Seminars

View all Seminars  |  Download ICal for this event

Operating System and Hypervisor Support for Mitigating the Address Translation Wall

Series: Ph.D. Colloquium

Speaker: Ashish Panwar

Date/Time: Jan 03 17:00:00

Location: CSA Seminar Hall (Room No. 254, First Floor)

Faculty Advisor: K. Gopinath and Arkaprava Basu

Abstract:
Virtual memory has proven to be an extremely powerful abstraction for its programmability benefits. Unfortunately, virtual memory is becoming a performance bottleneck due to the address translation wall. Modern applications with large memory footprints necessitate frequent page table walks to perform the virtual to physical address translation. Consequently, the hardware spends 30-50% of the total CPU cycles in servicing TLB misses alone. Virtualization and non-uniform memory access (NUMA) architectures further exacerbate this overhead. For example, virtualized systems involve two-dimensional page table walks that require up to 24 memory accesses for each TLB miss, with current 4-level page tables. The address translation performance drops further on NUMA systems, depending on the distance between the CPU and page tables. These overheads will increase in the future, where deeper page tables and multi-tiered memory systems will enable even larger applications. Virtual memory, therefore, is showing its age in the era of data-centric computing.
This thesis investigates the role of an operating system (OS) and hypervisor in improving the address translation performance. First, we focus on huge pages that can significantly reduce the frequency and cost of TLB misses. Huge pages are widely available in modern systems e.g., x86 architecture supports 2MB and 1GB huge pages, in addition to regular 4KB pages. While huge pages are great in theory, real-world OSs have often delivered disappointing performance while using them. This is because memory management of huge pages is fraught with multiple challenges. We propose several enhancements in OS-level policies and mechanisms to make huge pages beneficial, even under multi-dimensional constraints such as latency, capacity, and fairness.
Second, we investigate the effect of NUMA on address translation performance. NUMA architectures mandate careful data placement to hide the effect of variable memory access latency from applications. Several decades of research on NUMA systems have optimized access to user-level application data. However, prior research has ignored the access performance of kernel data, including page tables, due to their small memory footprint. We argue that it is time to revisit page table management for NUMA-like systems.

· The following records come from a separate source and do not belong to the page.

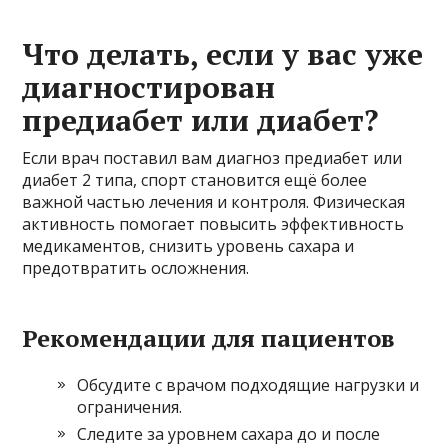
Что делать, если у вас уже
диагностирован
предиабет или диабет?
Если врач поставил вам диагноз предиабет или
диабет 2 типа, спорт становится ещё более
важной частью лечения и контроля. Физическая
активность помогает повысить эффективность
медикаментов, снизить уровень сахара и
предотвратить осложнения.
Рекомендации для пациентов
Обсудите с врачом подходящие нагрузки и
ограничения.
Следите за уровнем сахара до и после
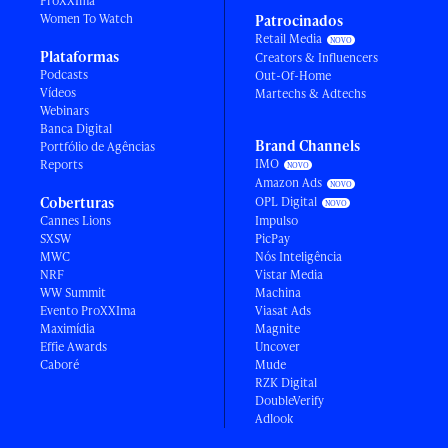
ProXXIma
Women To Watch
Patrocinados
Retail Media
Plataformas
Creators & Influencers
Podcasts
Out-Of-Home
Vídeos
Martechs & Adtechs
Webinars
Banca Digital
Brand Channels
Portfólio de Agências
IMO
Reports
Amazon Ads
Coberturas
OPL Digital
Cannes Lions
Impulso
SXSW
PicPay
MWC
Nós Inteligência
NRF
Vistar Media
WW Summit
Machina
Evento ProXXIma
Viasat Ads
Maximídia
Magnite
Effie Awards
Uncover
Caboré
Mude
RZK Digital
DoubleVerify
Adlook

The core contributions of this thesis include four systems: Illuminator, HawkEye, Trident, and vMitosis, as summarized below:
Illuminator: We first expose some subtle implications of external memory fragmentation on huge pages. We show that despite proactive measures employed in the memory management subsystem of Linux, unmovable kernel objects (e.g., inodes, page tables, etc.) can deny huge pages to user applications. In a long-running system, unmovable objects fragment physical memory, often permanently, and cause high de-fragmentation overheads. Over time, their effects manifest in performance regressions, OS jitter, and latency spikes. Illuminator effectively clusters kernel objects in a subset of physical memory regions and makes huge page allocations feasible even under heavily fragmented scenarios..
HawkEye: In this work, we deal with OS-based huge page management policies that need to balance complex trade-offs between TLB coverage, memory bloat, latency, and the number of page faults. In addition, we consider performance and fairness issues that appear under fragmentation when memory contiguity is limited. In HawkEye, we propose asynchronous page pre-zeroing to simultaneously optimize for low latency and few page faults. We propose automatic bloat recovery to effectively deal with the trade-offs between TLB coverage and memory bloat at runtime. HawkEye addresses the performance and fairness challenges by allocating huge pages based on their estimated profitability.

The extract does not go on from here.